In fact, Ottoman markets were crucial to Venice’s prosperity, being insatiable customers for Venetian luxury goods: heavy fabrics of silk (especially velvet) and wool, glass, books, and china. Venetians also exported work in gold, especially filigree, which was famous throughout Europe. As one historian puts it, “Without trade with the Muslim world, Venice would not have existed.”
Yes, this is actually how my brain works as I’m cantering around Venice trying to get assorted things done: buying fish, picking up dry cleaning, replacing the battery in my watch, collecting shoes from the man who calls himself a cobbler but who evidently isn’t able or interested in doing anything other than replacing heels. Try to get him to stitch a torn strap on a handbag and he goes all helpless on you, as if the machinery (one hand, one needle, one piece of heavy string) hadn’t been invented.
"Venice receives from Juno the doge's hat (corno)" by Paolo Veronese, in the Room of the Council of Ten, Doge's Palace. He makes it fairly clear that Venice and gold coins were born for each other.

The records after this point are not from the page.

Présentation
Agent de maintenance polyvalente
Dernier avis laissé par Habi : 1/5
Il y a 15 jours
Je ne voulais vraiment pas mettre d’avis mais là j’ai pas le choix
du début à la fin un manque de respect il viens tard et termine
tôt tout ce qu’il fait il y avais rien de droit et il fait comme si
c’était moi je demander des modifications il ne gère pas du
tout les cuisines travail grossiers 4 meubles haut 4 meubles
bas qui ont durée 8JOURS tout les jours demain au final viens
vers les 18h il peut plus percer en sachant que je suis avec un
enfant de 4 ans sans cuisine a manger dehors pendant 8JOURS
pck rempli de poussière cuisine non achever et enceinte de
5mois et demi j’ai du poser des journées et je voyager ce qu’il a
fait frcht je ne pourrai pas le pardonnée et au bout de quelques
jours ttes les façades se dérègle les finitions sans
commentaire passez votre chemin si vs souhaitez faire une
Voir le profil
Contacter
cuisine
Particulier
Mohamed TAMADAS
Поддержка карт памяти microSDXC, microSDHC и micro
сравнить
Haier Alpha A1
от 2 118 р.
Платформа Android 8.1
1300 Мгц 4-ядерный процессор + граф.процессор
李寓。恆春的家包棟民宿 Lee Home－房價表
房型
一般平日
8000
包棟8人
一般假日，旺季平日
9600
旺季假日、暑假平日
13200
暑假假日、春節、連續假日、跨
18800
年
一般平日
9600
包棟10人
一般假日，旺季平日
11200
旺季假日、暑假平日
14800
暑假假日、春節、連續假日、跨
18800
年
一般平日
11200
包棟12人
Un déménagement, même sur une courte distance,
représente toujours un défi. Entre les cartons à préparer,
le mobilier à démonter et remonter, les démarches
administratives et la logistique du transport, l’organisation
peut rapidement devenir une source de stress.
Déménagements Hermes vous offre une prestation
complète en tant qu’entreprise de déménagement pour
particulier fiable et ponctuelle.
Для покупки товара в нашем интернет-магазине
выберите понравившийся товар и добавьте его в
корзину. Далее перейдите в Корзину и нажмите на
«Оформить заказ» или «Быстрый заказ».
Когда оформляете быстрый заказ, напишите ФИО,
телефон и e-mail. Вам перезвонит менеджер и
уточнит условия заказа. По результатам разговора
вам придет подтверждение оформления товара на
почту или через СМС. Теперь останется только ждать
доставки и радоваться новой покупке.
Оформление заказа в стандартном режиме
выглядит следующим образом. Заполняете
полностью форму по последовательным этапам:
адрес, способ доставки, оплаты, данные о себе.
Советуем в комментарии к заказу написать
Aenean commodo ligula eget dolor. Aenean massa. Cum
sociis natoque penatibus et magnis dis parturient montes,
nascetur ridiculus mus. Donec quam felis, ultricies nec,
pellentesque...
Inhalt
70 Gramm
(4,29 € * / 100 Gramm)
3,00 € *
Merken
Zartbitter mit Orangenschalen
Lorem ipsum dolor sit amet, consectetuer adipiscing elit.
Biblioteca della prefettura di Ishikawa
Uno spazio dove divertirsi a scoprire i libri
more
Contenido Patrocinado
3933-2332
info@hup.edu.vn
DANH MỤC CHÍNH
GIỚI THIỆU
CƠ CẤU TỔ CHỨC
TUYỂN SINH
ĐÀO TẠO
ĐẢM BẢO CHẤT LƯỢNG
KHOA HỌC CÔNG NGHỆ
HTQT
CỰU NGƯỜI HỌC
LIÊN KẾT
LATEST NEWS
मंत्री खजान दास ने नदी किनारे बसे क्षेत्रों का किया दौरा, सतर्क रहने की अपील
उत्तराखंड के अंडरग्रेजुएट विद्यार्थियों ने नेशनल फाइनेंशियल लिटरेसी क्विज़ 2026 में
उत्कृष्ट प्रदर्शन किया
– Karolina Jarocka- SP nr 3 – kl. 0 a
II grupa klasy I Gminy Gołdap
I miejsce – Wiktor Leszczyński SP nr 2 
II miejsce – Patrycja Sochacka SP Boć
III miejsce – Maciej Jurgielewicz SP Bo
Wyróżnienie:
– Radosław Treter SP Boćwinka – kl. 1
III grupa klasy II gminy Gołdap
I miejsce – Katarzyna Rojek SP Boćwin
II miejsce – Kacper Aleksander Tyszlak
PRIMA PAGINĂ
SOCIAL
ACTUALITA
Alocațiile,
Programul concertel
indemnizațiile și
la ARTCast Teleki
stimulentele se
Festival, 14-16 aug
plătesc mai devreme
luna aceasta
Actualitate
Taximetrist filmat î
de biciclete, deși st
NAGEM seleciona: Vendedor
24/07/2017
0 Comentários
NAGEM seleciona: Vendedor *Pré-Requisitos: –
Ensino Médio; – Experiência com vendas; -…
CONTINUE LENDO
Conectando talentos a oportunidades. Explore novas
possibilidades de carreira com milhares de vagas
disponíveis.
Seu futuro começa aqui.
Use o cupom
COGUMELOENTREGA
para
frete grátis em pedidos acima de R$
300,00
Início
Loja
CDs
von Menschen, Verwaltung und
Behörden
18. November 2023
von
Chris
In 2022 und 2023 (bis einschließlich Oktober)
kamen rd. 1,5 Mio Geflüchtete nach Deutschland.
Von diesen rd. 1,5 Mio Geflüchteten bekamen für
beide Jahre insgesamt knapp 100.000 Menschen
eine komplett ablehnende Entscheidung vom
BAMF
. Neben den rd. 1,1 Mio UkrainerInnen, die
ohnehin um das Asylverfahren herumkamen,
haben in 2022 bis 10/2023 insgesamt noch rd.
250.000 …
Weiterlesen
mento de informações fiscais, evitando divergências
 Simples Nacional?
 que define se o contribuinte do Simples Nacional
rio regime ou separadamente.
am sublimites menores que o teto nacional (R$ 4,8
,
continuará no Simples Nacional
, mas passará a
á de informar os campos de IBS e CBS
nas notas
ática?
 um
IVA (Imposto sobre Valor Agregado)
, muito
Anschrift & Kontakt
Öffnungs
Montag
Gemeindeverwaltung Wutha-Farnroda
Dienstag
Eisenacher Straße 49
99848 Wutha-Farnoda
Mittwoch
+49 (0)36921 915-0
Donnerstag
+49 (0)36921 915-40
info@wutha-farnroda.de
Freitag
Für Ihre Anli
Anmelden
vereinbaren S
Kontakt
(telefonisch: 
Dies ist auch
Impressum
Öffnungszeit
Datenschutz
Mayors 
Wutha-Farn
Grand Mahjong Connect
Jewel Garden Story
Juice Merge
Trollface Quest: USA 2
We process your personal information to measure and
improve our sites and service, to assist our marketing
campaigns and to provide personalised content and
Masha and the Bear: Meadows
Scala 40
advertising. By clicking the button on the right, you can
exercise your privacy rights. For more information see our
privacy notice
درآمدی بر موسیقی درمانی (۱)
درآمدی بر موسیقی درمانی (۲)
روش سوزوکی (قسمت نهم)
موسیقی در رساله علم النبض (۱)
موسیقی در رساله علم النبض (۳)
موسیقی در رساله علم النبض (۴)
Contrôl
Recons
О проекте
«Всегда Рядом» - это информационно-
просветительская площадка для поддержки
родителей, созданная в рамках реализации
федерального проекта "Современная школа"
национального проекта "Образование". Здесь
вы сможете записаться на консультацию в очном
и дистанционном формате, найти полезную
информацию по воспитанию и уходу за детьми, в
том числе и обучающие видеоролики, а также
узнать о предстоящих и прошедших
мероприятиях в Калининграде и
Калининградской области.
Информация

So while I’m involved in the daily drudgery, dealing with all those little tasks that breed in dark corners at night and produce litters of new little tasks every day, I’m also meandering around mazes of history. I really like living in a city that gives you so many centuries and points of view all knotted up together.
And from what I keep noticing about Venice’s history, I think they really hated having to get involved in all those wars (and not just with the Ottomans, either). Put aside the possibility of death or dismemberment; wars with anybody are so bad for business, so distracting, so disrupting. How much more tempting is the clinking of coins, so warm, so musical. Except, of course, that the wars were intended to make more clinkage possible, otherwise there wouldn’t have been much point in bothering.